The Spy (Isaac Bell 3) - Page 18

“Just so the audience knows who’s who,” Marion suggested, “you better make them wear masks.”

“A mask can only mask a stranger,” said Mademoiselle Duvall.

“Were I to don a mask”-she demonstrated with her scarf, drawing the silk across her Gallic nose and sensual mouth so that only her eyes were visible-“Eee-zahk will still recognize me by my gaze.”

“That’s because you’re making eyes at him,” laughed Marion.

Isaac Bell’s expression changed abruptly.

“Is not my fault! Eee-Zahk is too handsome to contain myself. For that, I would have to pull the wool over my eyes.”

Now they noticed his features harden. He appeared remote and cold. Mademoiselle Duvall reached out and touched his arm. “Chéri,” she apologized. “You are too serious. Forgive my behavior if I was inapproprié.”

“Not at all,” Bell said, patting her hand distractedly as he gripped Marion’s tightly under the table. “But you have given me a strange idea. Something to think about.”

“No more thinking tonight,” said Marion.

Bell stood up. “Excuse me. I have to send a wire.”

The hotel had a telephone that he used to call the New York office and dictate a wire to be sent to John Scully care of every Van Dorn post in the region where the detective had last been heard from.

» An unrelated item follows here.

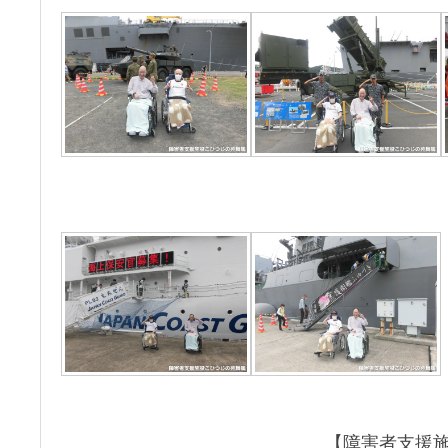
【障害者支援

NAME CHANGED FRYES HEADED HOME NEAR

FIRST JOB IN NEW JERSEY

Marion was smiling in the lobby next to the stairs. “I said good night for you.”

7

GET DOWN TO GREENWICH VILLAGE AND BRING BACK Dr. Cruson,” Isaac Bell ordered an apprentice when he rushed into Van Dorn’s Knickerbocker office early the next morning. “You are authorized to take a taxi both ways. On the jump!”

Dr. Daniel Cruson was a handwriting expert.

The apprentice raced off.

Bell read his telegrams. The laboratory in Washington confirmed that the ink on Arthur Langner’s note was the same ink in Langner’s pen. He was not surprised.

A wire from Pennsylvania demonstrated the shortcomings of John Scully’s lone-wolf approach to detecting. The operatives who Joe Van Dorn had assigned to assist Scully while Bell investigated the Arthur Langner death had sent:

CAN’T FIND SCULLY.

STILL LOOKING.

RETURN C/O WESTERN UNION SCRANTON AND

PHILADELPHIA.

Bell growled a mild oath under his breath. They had split up to increase their chances of finding Scully. Ifthey didn’t find him by noon, it would fall to him to inform the boss that the detectives assigned to help Scully track the Frye Boys were instead tracking Scully.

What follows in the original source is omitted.